23       Nothing in this Agreement restricts or limits the Purchaser's general
         obligation at law to mitigate any loss or damage which it may incur in
         consequence of a matter giving rise to a Claim.
<PAGE>   67
PROCEDURE FOR MAKING A CLAIM

24       If any matter which will or might give rise to a Claim comes to the
         notice of the Purchaser or a Group Company, the following provisions
         shall apply -

         (a)   the Purchaser shall as soon as reasonably possible (and in any
               event within the following 21 days) notify the Warrantor in
               writing of the matter and, at their expense, make available to
               him all information and documents in the possession or under the
               control of the Purchaser or a Group Company in so far as they
               relate to that matter;

         (b)   thereafter the Purchaser shall keep the Warrantor informed of
               all material developments relating thereto;

         (c)   neither the Purchaser nor a Group Company shall make any
               admission of liability or take any other action in connection
               with the matter without  the previous written consent of the
               Warrantor (which shall not be unreasonably delayed or withheld);
               and

         (d)   subject to it being indemnified to its reasonable satisfaction
               against all costs and expenses (including additional Tax) which
               might be incurred by it, the Purchaser and each Group Company
               shall take all such steps as the Warrantor may reasonably
               request to mitigate his liability under the Claim.

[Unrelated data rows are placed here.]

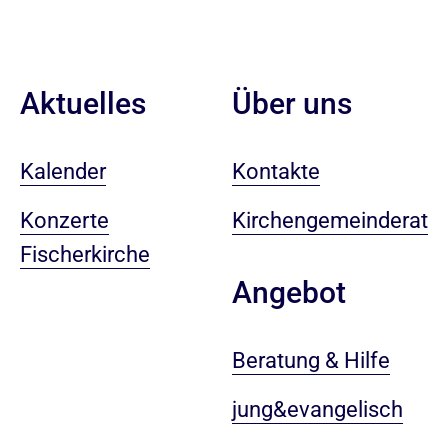
Aktuelles
Über uns
Kalender
Kontakte
Konzerte
Kirchengemeinderat
Fischerkirche
Angebot
Beratung & Hilfe
jung&evangelisch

         The Purchaser shall procure that each Group Company complies with the
         provisions of this paragraph expressed to be binding on it.

GENERAL

25       No information relating to the Shares or to a Group Company of which
         the Purchaser has actual or constructive knowledge (other than that
         disclosed by the
<PAGE>   68
         Disclosure Letter) and no investigation by or on behalf of the
         Purchaser shall prejudice any claim by the Purchaser under the
         Warranties or operate to reduce any amount recoverable thereunder
         subject to clause 5.3 of the Agreement.
<PAGE>   69
                                  SCHEDULE  8

                                  COMPETITION

1        The Vendors will not and every Connected Person of his will not -

         (a)   for a period of two years from the date of Completion directly
               or indirectly solicit or entice, or endeavour to solicit or
               entice, away from a Group Company any of its directors or
               employees;

         (b)   for a period of two years from the date of Completion solicit,
               or endeavour to solicit, from any person who at any time within
               18 months before the date of Completion was a customer of a
               Group Company any business of a nature carried on by a Group
               Company at the date of Completion or at any time within two
               years before that date;

         (c)   at any time after Completion disclose or directly or indirectly
               use, or attempt so to use, for any purpose any Confidential
               Information concerning a Group Company or its business or
               affairs of any Group Company, except -

               (i)    to the extent required by law or any Competent Authority;

               (ii)   to its professional advisers under circumstances of
                      confidentiality and only to the extent necessary for any
                      lawful purpose of the Vendors or any of its subsidiaries;
                      or

               (iii)  to the extent that the information is on the date of this
                      Agreement or after that date becomes public knowledge
                      otherwise than through improper disclosure by any person;
                      or
<PAGE>   70
               and for the purposes of this sub-clause 2(c), Confidential
               Information shall mean written information prepared by or
               received by the Vendors prior to the date of this Agreement in
               connection with the business of a Group Company other than any
               books or articles or information prepared or received by the
               Vendors or any know-how acquired by the Vendors before the date
               of this Agreement howsoever received or acquired regarding
               scheduling and capacity planning in so far as such books or
               articles or information were not prepared specifically for
               clients of any Group Company.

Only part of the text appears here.